Stored data entries:
+++

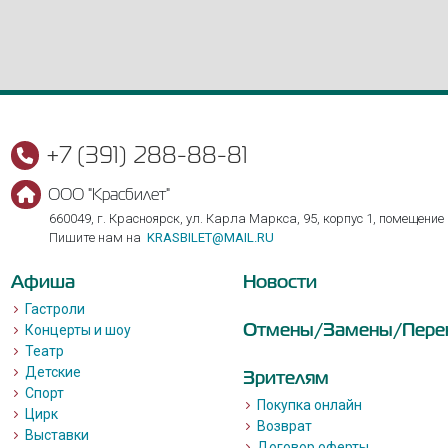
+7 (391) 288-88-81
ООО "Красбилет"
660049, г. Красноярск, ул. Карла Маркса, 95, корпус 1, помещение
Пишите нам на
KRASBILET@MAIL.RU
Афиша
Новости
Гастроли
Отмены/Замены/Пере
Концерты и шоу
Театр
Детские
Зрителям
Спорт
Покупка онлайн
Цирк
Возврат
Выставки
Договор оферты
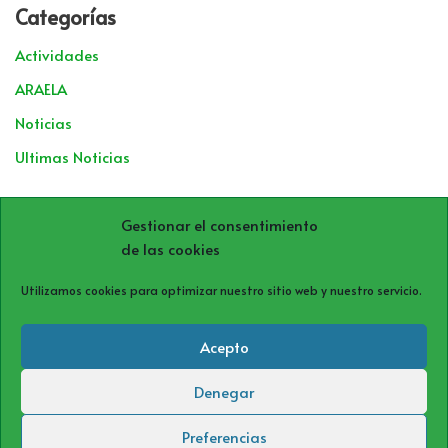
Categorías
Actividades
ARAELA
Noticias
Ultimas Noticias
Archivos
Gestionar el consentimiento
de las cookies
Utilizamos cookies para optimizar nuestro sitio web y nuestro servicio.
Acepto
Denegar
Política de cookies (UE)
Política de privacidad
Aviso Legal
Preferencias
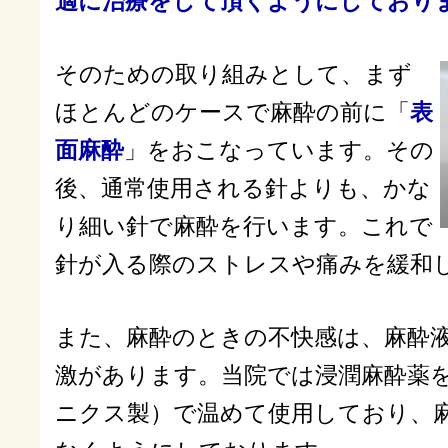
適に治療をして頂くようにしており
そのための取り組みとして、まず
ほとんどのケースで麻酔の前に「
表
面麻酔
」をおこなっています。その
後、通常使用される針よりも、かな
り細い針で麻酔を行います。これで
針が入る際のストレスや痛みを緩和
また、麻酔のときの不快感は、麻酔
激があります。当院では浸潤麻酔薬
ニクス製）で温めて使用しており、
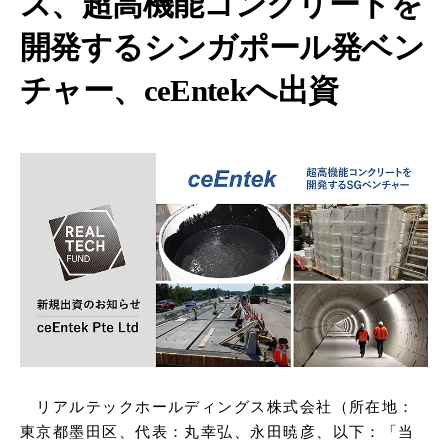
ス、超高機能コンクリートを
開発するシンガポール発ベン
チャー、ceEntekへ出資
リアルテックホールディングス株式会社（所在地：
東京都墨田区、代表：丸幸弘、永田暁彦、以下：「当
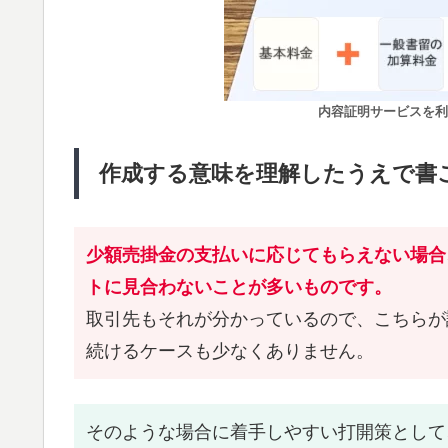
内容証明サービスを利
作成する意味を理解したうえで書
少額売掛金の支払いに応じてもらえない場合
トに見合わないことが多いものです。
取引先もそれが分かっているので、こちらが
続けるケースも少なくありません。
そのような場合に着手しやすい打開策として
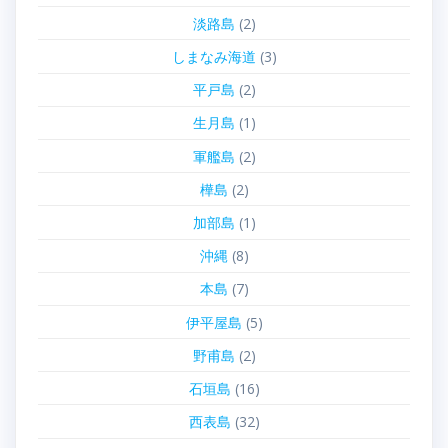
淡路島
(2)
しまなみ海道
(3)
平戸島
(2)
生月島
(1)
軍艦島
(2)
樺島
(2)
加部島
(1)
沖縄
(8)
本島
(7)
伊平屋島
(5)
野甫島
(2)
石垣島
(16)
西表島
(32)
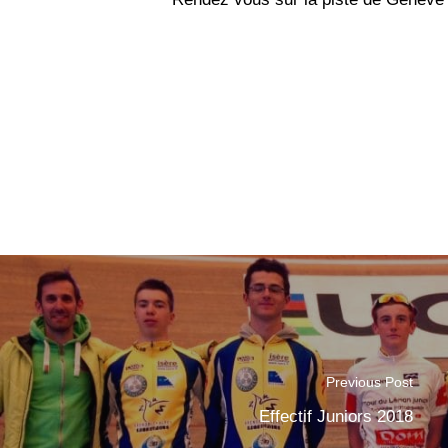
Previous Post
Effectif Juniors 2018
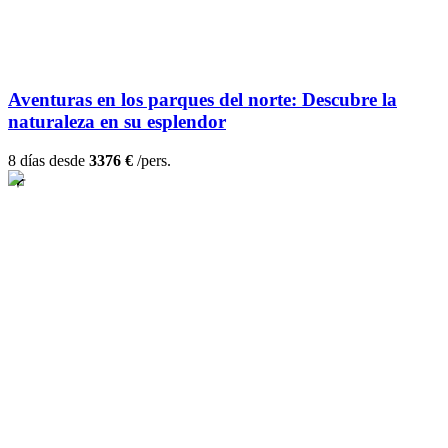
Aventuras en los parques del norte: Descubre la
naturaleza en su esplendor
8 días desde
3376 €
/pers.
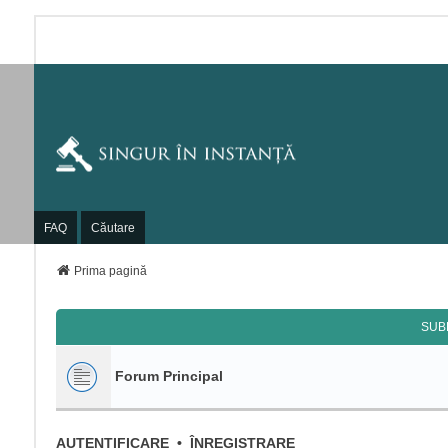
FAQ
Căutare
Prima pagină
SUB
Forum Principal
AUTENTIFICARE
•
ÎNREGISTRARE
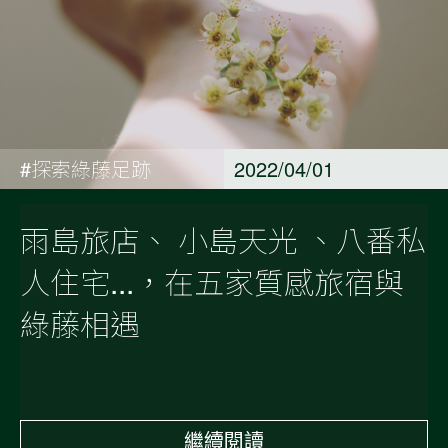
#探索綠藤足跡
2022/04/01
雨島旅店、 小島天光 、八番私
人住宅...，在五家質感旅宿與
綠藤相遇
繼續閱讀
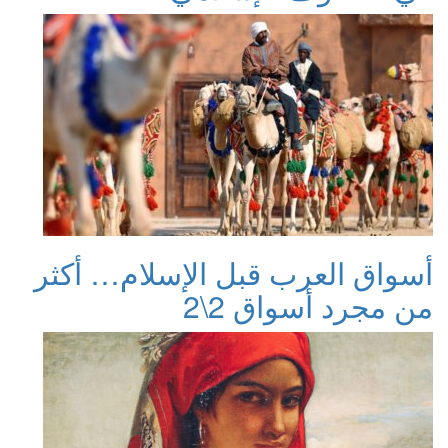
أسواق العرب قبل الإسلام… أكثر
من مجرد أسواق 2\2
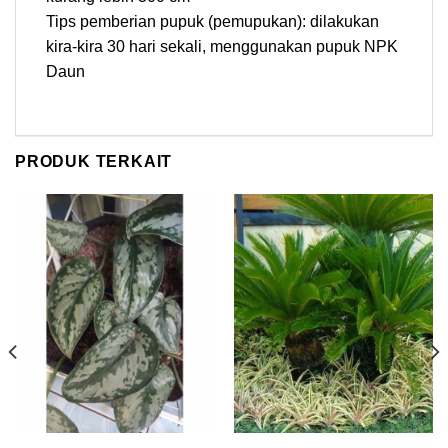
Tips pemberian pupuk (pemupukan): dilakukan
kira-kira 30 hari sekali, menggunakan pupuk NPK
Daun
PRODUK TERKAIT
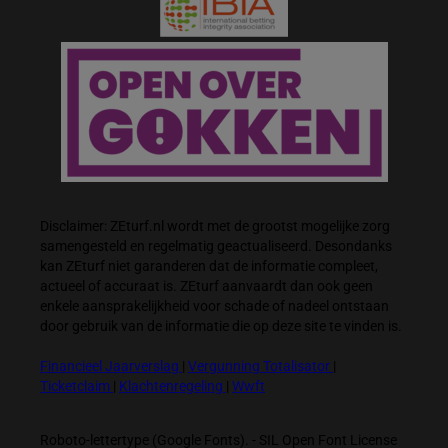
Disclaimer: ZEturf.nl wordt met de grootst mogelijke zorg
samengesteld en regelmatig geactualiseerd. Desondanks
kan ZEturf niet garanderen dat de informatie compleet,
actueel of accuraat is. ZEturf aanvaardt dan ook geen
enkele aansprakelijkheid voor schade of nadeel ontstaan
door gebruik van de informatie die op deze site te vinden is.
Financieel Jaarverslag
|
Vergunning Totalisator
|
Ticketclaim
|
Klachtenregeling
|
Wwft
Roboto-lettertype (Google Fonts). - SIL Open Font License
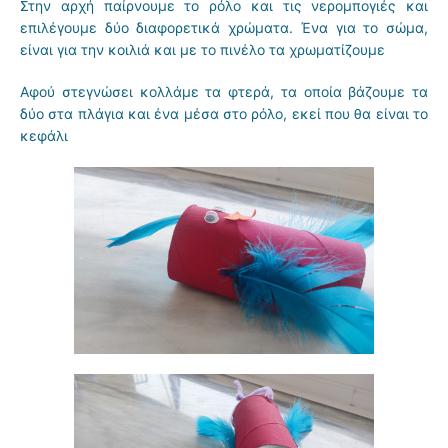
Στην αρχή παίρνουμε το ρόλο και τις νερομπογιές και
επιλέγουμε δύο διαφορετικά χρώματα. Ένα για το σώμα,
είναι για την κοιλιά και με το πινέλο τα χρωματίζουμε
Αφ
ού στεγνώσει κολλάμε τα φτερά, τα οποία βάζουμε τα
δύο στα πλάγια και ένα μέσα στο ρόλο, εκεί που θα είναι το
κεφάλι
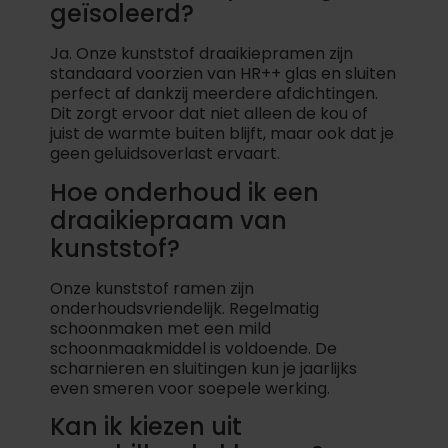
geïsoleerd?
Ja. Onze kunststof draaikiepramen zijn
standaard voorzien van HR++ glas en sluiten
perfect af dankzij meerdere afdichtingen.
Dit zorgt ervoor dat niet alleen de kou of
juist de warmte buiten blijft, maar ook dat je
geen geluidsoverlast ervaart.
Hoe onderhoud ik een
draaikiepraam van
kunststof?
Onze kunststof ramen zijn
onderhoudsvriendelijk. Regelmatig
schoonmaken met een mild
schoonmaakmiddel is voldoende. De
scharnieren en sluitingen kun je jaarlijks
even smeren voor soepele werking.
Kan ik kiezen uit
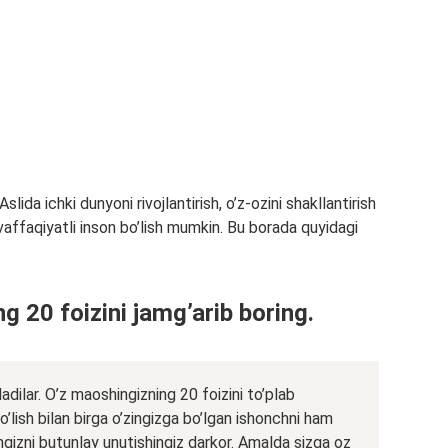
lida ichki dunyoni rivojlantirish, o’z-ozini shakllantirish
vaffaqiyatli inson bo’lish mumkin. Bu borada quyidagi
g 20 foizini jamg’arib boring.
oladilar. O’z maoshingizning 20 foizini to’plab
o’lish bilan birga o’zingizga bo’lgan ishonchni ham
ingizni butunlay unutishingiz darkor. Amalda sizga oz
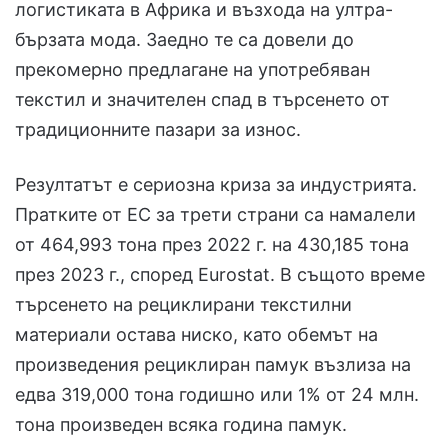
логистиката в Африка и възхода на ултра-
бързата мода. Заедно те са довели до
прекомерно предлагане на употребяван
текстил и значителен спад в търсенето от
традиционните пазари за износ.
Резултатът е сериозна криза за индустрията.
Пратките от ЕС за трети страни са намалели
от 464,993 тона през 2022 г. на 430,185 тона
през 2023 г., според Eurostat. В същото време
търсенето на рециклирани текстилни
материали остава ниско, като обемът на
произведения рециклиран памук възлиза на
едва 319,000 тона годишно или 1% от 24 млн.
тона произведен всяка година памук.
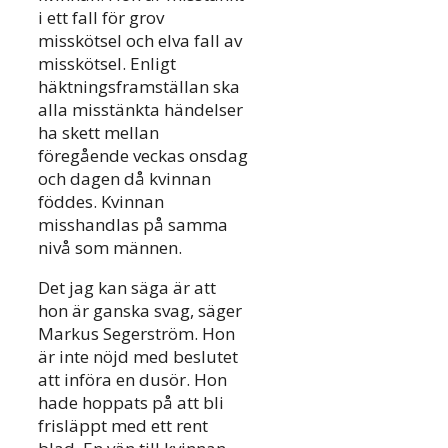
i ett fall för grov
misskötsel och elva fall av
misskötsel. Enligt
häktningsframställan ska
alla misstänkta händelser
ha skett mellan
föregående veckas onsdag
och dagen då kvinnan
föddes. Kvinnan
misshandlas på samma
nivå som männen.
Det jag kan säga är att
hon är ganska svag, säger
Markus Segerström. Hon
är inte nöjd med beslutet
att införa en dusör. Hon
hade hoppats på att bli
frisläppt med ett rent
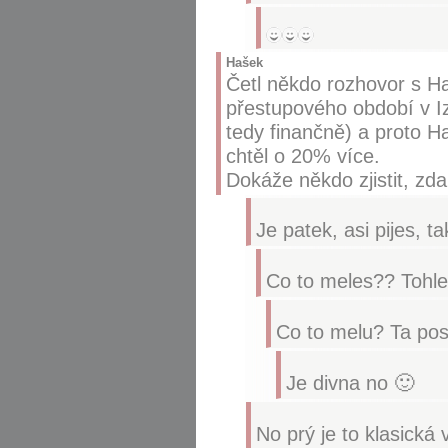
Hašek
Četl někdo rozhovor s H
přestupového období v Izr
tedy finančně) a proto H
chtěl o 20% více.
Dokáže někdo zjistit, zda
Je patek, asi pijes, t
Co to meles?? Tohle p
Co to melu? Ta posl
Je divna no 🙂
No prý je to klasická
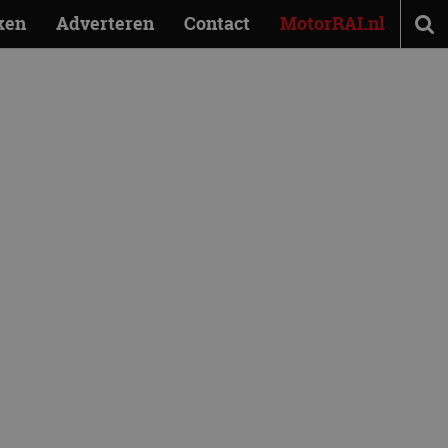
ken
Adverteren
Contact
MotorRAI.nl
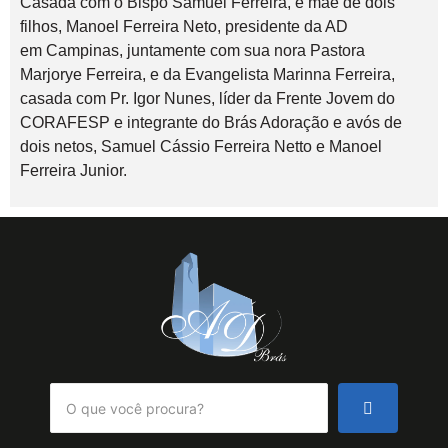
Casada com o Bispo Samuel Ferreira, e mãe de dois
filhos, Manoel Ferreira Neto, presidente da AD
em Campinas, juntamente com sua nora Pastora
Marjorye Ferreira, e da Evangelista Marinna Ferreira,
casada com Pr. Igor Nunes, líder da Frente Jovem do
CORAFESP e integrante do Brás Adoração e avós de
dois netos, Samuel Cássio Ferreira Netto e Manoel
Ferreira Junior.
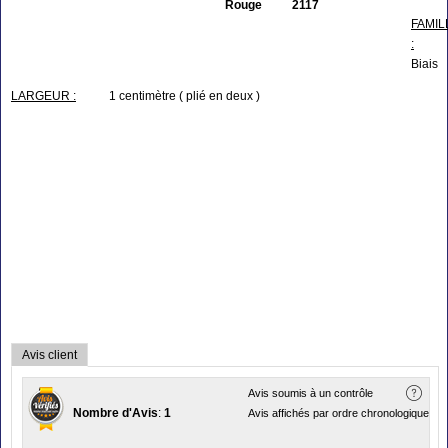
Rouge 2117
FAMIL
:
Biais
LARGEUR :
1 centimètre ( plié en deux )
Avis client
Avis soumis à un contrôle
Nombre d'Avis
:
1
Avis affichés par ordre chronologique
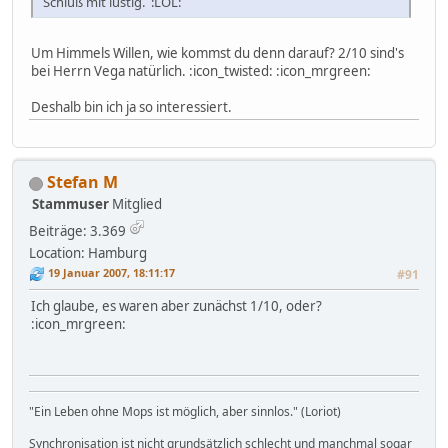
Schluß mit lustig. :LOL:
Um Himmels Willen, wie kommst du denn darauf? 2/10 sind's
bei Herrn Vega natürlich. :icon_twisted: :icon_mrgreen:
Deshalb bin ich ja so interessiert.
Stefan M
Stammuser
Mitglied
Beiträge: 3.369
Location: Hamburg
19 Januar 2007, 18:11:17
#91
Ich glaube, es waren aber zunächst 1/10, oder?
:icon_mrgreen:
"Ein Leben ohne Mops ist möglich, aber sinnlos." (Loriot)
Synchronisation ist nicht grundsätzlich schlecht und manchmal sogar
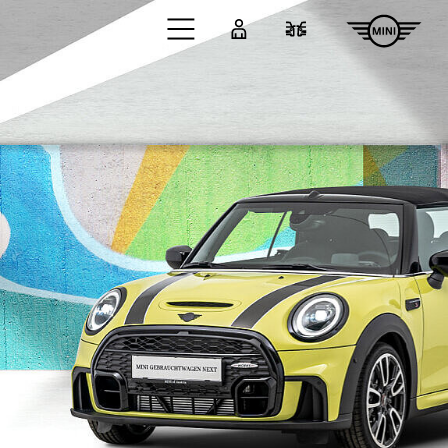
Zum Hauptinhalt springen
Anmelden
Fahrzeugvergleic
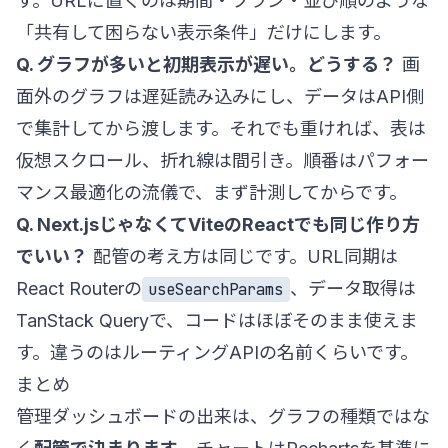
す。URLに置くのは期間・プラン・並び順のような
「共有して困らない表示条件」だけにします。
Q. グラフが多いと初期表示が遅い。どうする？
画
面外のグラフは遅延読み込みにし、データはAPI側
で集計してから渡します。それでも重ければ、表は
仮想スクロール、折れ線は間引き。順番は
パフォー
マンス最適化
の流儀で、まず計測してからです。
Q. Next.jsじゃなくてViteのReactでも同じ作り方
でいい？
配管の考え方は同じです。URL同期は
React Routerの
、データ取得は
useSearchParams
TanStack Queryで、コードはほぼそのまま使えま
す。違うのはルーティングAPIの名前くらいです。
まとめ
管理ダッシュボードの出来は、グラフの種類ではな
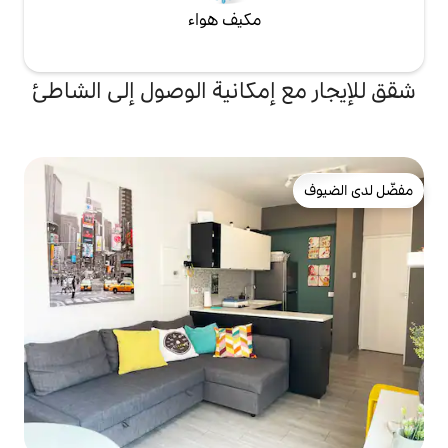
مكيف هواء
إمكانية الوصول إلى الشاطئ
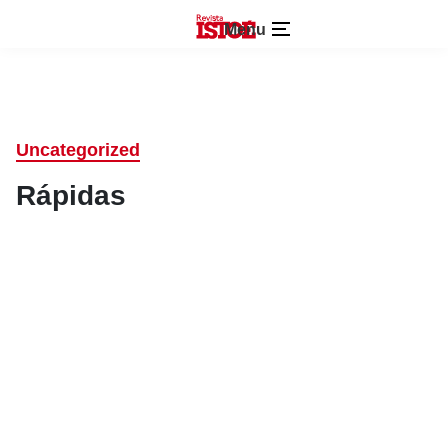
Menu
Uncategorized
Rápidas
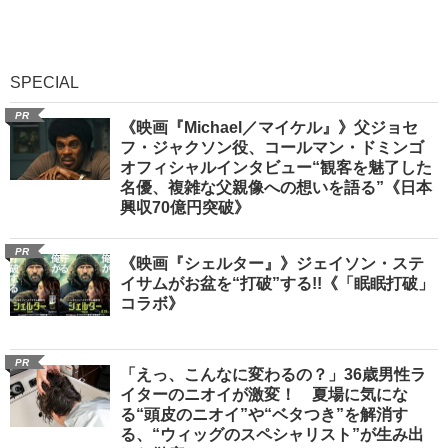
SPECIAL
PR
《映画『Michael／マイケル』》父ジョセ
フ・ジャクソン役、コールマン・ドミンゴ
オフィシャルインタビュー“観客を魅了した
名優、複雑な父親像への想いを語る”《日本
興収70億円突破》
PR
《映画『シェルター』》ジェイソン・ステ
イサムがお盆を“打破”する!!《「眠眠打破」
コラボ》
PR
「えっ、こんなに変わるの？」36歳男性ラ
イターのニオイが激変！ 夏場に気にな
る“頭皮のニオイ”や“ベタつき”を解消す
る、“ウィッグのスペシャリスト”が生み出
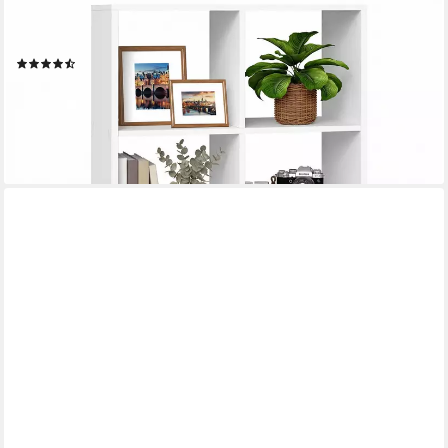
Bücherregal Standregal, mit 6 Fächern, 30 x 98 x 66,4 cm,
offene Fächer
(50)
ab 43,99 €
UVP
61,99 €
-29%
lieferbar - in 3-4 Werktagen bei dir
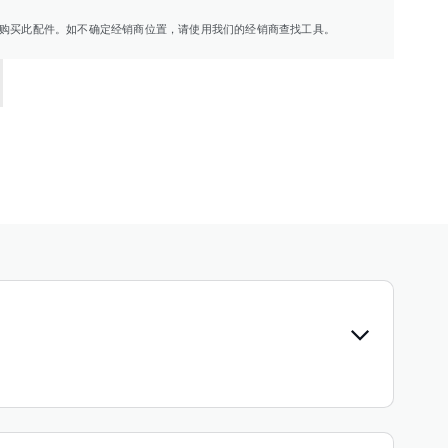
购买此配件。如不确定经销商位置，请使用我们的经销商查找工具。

+++

→ WORK REQUIRED
Output the records above as they stand, from the first line to the line with "Prima pagină", inclusive, and exclude the pictures.

→ OUTPUT OF THE TASK
+7 (391) 288-88-81
ООО "Красбилет"
660049, г. Красноярск, ул. Карла Маркса, 95, корпус 1, помещение
Пишите нам на
KRASBILET@MAIL.RU
Афиша
Новости
Гастроли
Отмены/Замены/Пере
Концерты и шоу
Театр
Детские
Зрителям
Спорт
Покупка онлайн
Цирк
Возврат
Выставки
Договор оферты
Categorías
Actividades
ARAELA
Noticias
Ultimas Noticias
Archivos
Gestionar el consentimiento
de las cookies
Utilizamos cookies para optimizar nuestro sitio web y nuestro servicio.
Acepto
Denegar
Política de cookies (UE)
Política de privacidad
Aviso Legal
Preferencias
適に治療をして頂くようにしており
そのための取り組みとして、まず
ほとんどのケースで麻酔の前に「
表
面麻酔
」をおこなっています。その
後、通常使用される針よりも、かな
り細い針で麻酔を行います。これで
針が入る際のストレスや痛みを緩和
また、麻酔のときの不快感は、麻酔
激があります。当院では浸潤麻酔薬
ニクス製）で温めて使用しており、
ス、超高機能コンクリートを
開発するシンガポール発ベン
チャー、ceEntekへ出資
リアルテックホールディングス株式会社（所在地：
東京都墨田区、代表：丸幸弘、永田暁彦、以下：「当
内容証明サービスを利
作成する意味を理解したうえで書
少額売掛金の支払いに応じてもらえない場合
トに見合わないことが多いものです。
取引先もそれが分かっているので、こちらが
続けるケースも少なくありません。
そのような場合に着手しやすい打開策として
淡路島
(2)
しまなみ海道
(3)
平戸島
(2)
生月島
(1)
軍艦島
(2)
樺島
(2)
加部島
(1)
沖縄
(8)
本島
(7)
伊平屋島
(5)
野甫島
(2)
石垣島
(16)
西表島
(32)
Previous Post
Effectif Juniors 2018
Aventuras en los parques del norte: Descubre la
naturaleza en su esplendor
8 días desde
3376 €
/pers.
FAQ
Căutare
Prima pagină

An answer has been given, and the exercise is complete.